Please help identify

On Monday I just put them in the outside coop. I did have them in my garage. On Monday I came out to let them out of garage and I had a dead chick. ( I think the home I had them in must have been too small. I wasn't sure when i could let them outside). So I googled things and thought cocci according to my research. I gave them a 5 day treatment of corid in their water (ended Friday) as well as medicated feed for a week and put them outside in the coop hoping that would help. New coop has lots of space and I have been cleaning out water and feed buckets with dawn and hot water everyday. I have also been scooping through the pine shavings in the coop every day and scooping out poop every morning when I let them out. The bag of corid said treat for 5 days the retreat in two weeks for 5 days. I started putting apple cider vineager in water once corid dosage was to stop. Poop has went from having some bloody show to looking normal. Do you think I still need to treat them again for cocci? These pictures were taken earlier in the week. Weather has drop from 70s to 45 in a matter of days so I assumed that wAs why they were huddled.

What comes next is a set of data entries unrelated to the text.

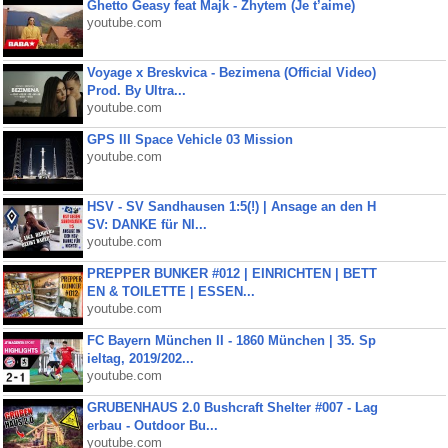
Ghetto Geasy feat Majk - Zhytem (Je t’aime)
youtube.com
Voyage x Breskvica - Bezimena (Official Video)
Prod. By Ultra...
youtube.com
GPS III Space Vehicle 03 Mission
youtube.com
HSV - SV Sandhausen 1:5(!) | Ansage an den H
SV: DANKE für NI...
youtube.com
PREPPER BUNKER #012 | EINRICHTEN | BETT
EN & TOILETTE | ESSEN...
youtube.com
FC Bayern München II - 1860 München | 35. Sp
ieltag, 2019/202...
youtube.com
GRUBENHAUS 2.0 Bushcraft Shelter #007 - Lag
erbau - Outdoor Bu...
youtube.com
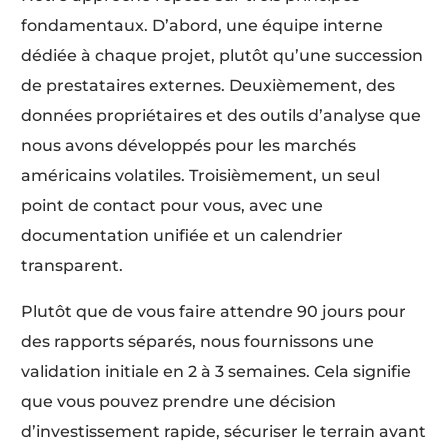
fondamentaux. D’abord, une équipe interne
dédiée à chaque projet, plutôt qu’une succession
de prestataires externes. Deuxièmement, des
données propriétaires et des outils d’analyse que
nous avons développés pour les marchés
américains volatiles. Troisièmement, un seul
point de contact pour vous, avec une
documentation unifiée et un calendrier
transparent.
Plutôt que de vous faire attendre 90 jours pour
des rapports séparés, nous fournissons une
validation initiale en 2 à 3 semaines. Cela signifie
que vous pouvez prendre une décision
d’investissement rapide, sécuriser le terrain avant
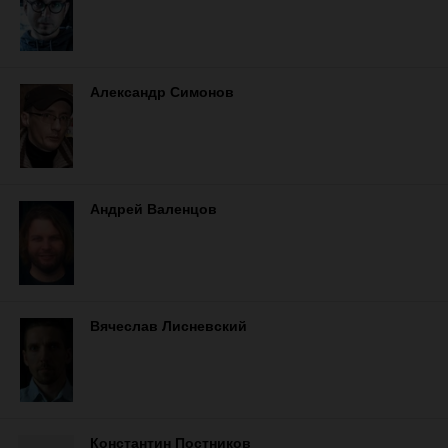
Александр Симонов
Андрей Валенцов
Вячеслав Лисневский
Константин Постников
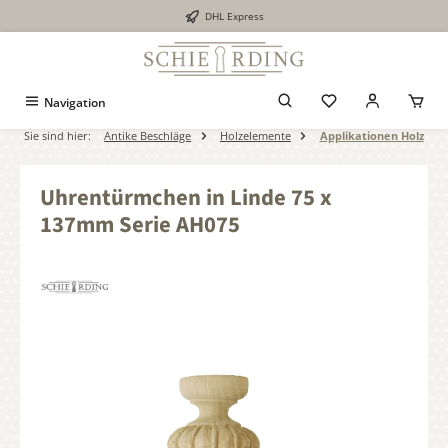
DHL Express
alt springen
Navigation
Sie sind hier:
Antike Beschläge
Holzelemente
Applikationen Holz
Uhrentürmchen in Linde 75 x
137mm Serie AH075
Bildergalerie überspringen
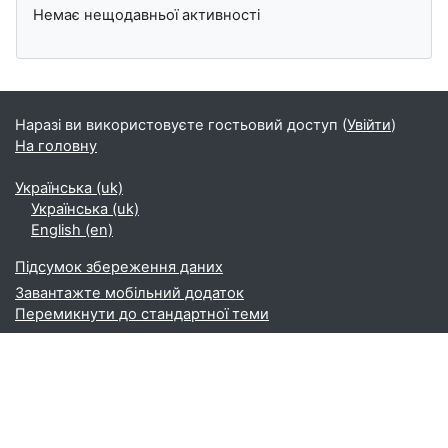
Немає нещодавньої активності
Наразі ви використовуєте гостьовий доступ (
Увійти
)
На головну
Українська ‎(uk)‎
Українська ‎(uk)‎
English ‎(en)‎
Підсумок збереження даних
Завантажте мобільний додаток
Перемикнути до стандартної теми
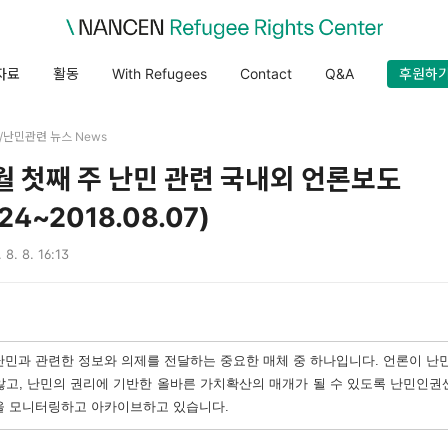
자료
활동
With Refugees
Contact
Q&A
후원하
es/난민관련 뉴스 News
8월 첫째 주 난민 관련 국내외 언론보도
.24~2018.08.07)
 8. 8. 16:13
민과 관련한 정보와 의제를 전달하는 중요한 매체 중 하나입니다. 언론이 난
않고, 난민의 권리에 기반한 올바른 가치확산의 매개가 될 수 있도록 난민인권
을 모니터링하고 아카이브하고 있습니다.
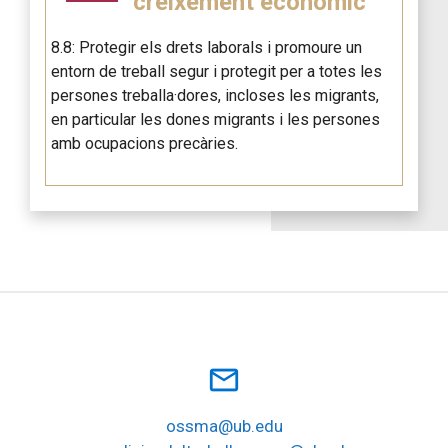
creixement econòmic
8.8: Protegir els drets laborals i promoure un
entorn de treball segur i protegit per a totes les
persones treballa·dores, incloses les migrants,
en particular les dones migrants i les persones
amb ocupacions precàries.
mail_outline
ossma@ub.edu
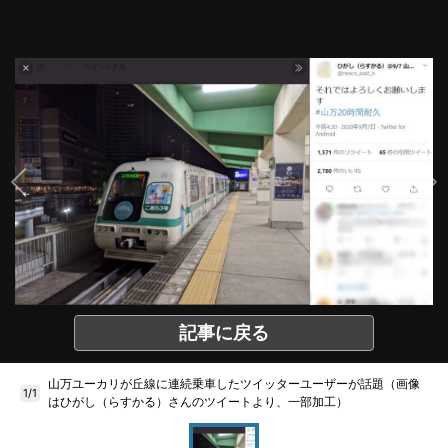
記事に戻る
山万ユーカリが丘線に連続乗車したツイッターユーザーが話題（画像
1/1
はひがし（らすかる）さんのツイートより、一部加工）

Thank you so very much to take the time to let me know the chicks were sick. You did not have to do that. Very kind of you and you have some amazing eyes! That is impressive.[/quote



I got the chicks on the 23 of November. I was told they were 2-4 weeks old at the time of purchase. (Chicks were ranging in age from 2-4 weeks). That puts them ranging at 8-10 weeks. I have been feeding starter feed from co-op. Monday I started them on chick medicated feed. Should I be feeding something different? Are they not size appropriate for age?
I did slowly weaned them from the heat lamp while they were in my garage. They were off heat lamp when I put in the outside coop. Should I put a heat lamp in the coop outside. Temps have been in the 40 during day and the 20 at night. I open coop in morning and they run out and about until dusk and huddle together while rooster. I don't know if that is normal?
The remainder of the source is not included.